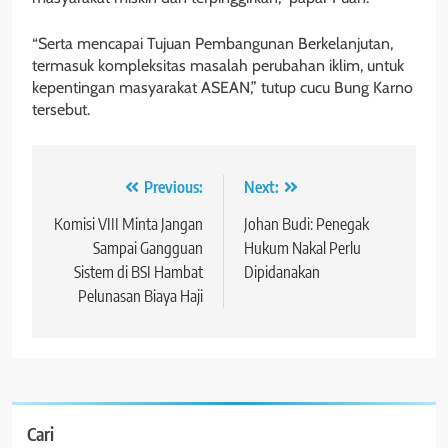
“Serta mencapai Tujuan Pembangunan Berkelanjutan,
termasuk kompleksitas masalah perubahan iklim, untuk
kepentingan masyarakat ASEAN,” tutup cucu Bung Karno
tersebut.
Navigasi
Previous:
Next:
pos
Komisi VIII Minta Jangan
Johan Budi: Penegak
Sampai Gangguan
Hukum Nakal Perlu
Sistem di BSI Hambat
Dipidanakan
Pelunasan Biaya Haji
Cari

==================================================

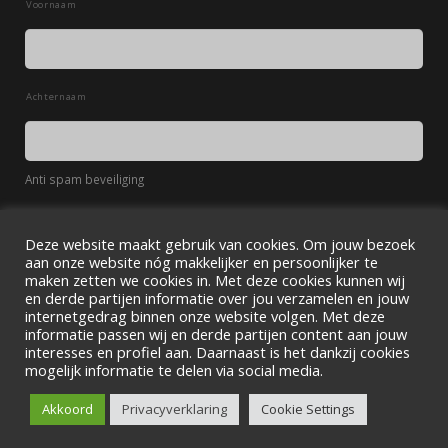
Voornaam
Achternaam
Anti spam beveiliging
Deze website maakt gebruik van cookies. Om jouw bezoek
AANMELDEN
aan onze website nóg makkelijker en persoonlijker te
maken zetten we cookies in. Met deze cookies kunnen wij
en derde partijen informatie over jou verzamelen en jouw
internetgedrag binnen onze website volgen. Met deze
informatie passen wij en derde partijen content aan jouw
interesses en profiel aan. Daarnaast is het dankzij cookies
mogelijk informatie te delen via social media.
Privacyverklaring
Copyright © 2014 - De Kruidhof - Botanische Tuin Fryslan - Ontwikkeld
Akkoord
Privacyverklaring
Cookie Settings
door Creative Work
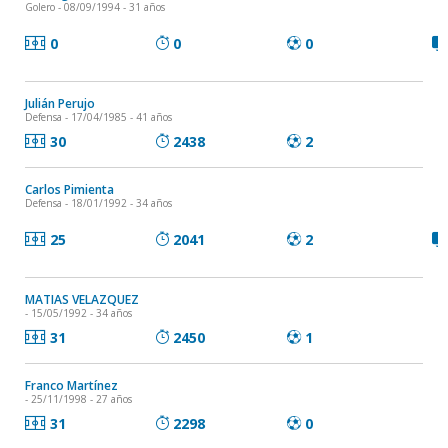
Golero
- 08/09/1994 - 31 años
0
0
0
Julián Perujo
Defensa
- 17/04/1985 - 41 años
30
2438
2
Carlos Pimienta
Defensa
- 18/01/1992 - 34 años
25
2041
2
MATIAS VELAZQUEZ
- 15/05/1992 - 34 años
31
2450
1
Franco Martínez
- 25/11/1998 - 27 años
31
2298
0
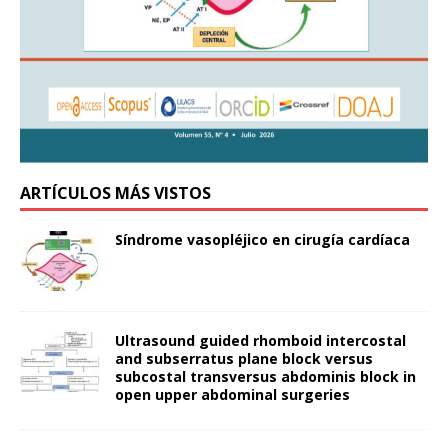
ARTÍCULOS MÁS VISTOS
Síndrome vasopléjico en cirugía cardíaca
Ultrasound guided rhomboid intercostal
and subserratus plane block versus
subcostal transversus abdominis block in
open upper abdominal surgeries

==================================================

[What needs to be done]
Every line above that holds the word "jouw" is to be found and copied.

[Task solution]
Deze website maakt gebruik van cookies. Om jouw bezoek
en derde partijen informatie over jou verzamelen en jouw
informatie passen wij en derde partijen content aan jouw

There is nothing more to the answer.